Rapid Growth Meets Regulatory Ceiling
Panama’s solar user base expanded by 35 percent from late 2024 to November 2025. Over 1,800 new residential and commercial customers adopted solar panels during this period. Most customers fall under the BTS (Low Simple Tension) tariff regime, designed for homes and small businesses with demands of 15 kilowatts or less.
A smaller but significant group operates under the MTD (Medium Double Tension) scheme. This category serves larger industries and commercial users. The current 4 percent national cap applies to the total distributed generation capacity allowed on the national grid. Industry advocates argue this blanket restriction is now outdated.
They propose a shift toward localized grid studies instead. Under this model, utility companies would assess capacity at specific connection points. Investments would then follow to reinforce the network where needed, allowing for unlimited overall growth. Data from CAPES indicates the existing solar systems already provide substantial environmental benefits. They prevent over 163,000 tons of CO₂ emissions annually, an impact equivalent to removing 35,500 vehicles from circulation.
Fiscal Incentives and Future Plans
Alongside removing the generation cap, CAPES is advocating for broader tax exemptions. Current law, specifically Law 417 of 2023, exonerates solar panels from import duties, tariffs, and the Selective Consumption Tax (ISC). The chamber wants this list of exempted equipment expanded to include other essential components like inverters and batteries, which are currently taxed.
Navarro emphasized the need to keep the exemption list updated with advancing technology. The National Energy Secretariat (Panama) has been active on this front. Secretary Rodrigo Rodríguez reported that his entity approved 570 tax exemption certifications this year alone. These approvals represented a fiscal sacrifice of nearly three million dollars, aimed at making equipment more affordable.
“We are working on defining the equipment that is susceptible to exemptions,” Secretary Rodríguez confirmed. [Translated from Spanish] “We have a working group that we want to make permanent, because technology changes rapidly. The goal is to prevent difficulties when new technologies enter the market.”

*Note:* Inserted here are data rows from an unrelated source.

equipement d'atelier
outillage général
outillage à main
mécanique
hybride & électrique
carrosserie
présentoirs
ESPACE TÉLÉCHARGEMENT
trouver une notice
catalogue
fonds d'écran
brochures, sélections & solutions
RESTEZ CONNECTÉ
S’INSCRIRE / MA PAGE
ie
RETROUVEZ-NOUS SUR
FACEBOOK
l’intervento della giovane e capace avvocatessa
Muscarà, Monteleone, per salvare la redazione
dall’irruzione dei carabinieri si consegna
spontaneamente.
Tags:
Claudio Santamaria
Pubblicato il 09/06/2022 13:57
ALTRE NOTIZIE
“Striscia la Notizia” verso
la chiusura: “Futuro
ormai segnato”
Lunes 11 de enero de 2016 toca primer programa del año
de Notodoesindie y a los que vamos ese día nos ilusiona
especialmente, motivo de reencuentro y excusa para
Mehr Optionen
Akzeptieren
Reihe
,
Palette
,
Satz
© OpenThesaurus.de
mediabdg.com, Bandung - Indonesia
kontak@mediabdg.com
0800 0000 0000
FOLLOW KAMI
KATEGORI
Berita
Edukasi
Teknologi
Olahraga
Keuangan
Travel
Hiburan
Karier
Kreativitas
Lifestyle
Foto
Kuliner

Rodríguez also outlined the government’s broader solar strategy. He revealed that three out of four renewable energy tenders planned for the short and medium term will focus on promoting solar generation. The objective is to diversify Panama’s energy matrix significantly. The formal process for crafting the new National Energy Plan will commence in January with direct input from private sector groups, including CAPES.
Economic and Environmental Impacts
The push for solar is framed as both an environmental imperative and an economic strategy. CAPES projects that distributed generation could reduce CO₂ emissions by 3.8 million tons between 2021 and 2030. This transition also promises to decrease state subsidies for electricity over time. It enhances the financial sustainability of the national energy system.

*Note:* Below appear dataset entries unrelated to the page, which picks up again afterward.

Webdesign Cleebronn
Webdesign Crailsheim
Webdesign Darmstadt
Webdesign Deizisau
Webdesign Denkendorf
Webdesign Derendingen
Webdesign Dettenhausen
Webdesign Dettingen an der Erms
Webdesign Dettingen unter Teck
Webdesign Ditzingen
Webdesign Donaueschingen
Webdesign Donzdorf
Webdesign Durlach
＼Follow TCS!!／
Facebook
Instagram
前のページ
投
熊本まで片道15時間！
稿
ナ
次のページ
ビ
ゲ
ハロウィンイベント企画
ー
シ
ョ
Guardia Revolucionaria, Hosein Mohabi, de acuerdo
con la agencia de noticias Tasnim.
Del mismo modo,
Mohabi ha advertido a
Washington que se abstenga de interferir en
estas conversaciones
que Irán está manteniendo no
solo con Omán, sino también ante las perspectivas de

Every solar installation represents tangible savings for a family or a business. Navarro highlighted this cumulative effect. He connected individual actions to national goals, painting a picture of a more competitive and sustainable economy. The growth is not confined to the capital. Provinces like Herrera, Coclé, and Veraguas are also seeing significant concentrations of solar customers.
The coming months will be critical for Panama’s energy policy. The dialogue starting in January will set the course for how quickly the country can embrace its solar potential. Industry leaders are positioning the removal of the 4 percent cap as the single most effective step to unlock that future. They believe technical grid management, not arbitrary limits, should guide the nation’s progress toward a cleaner energy landscape.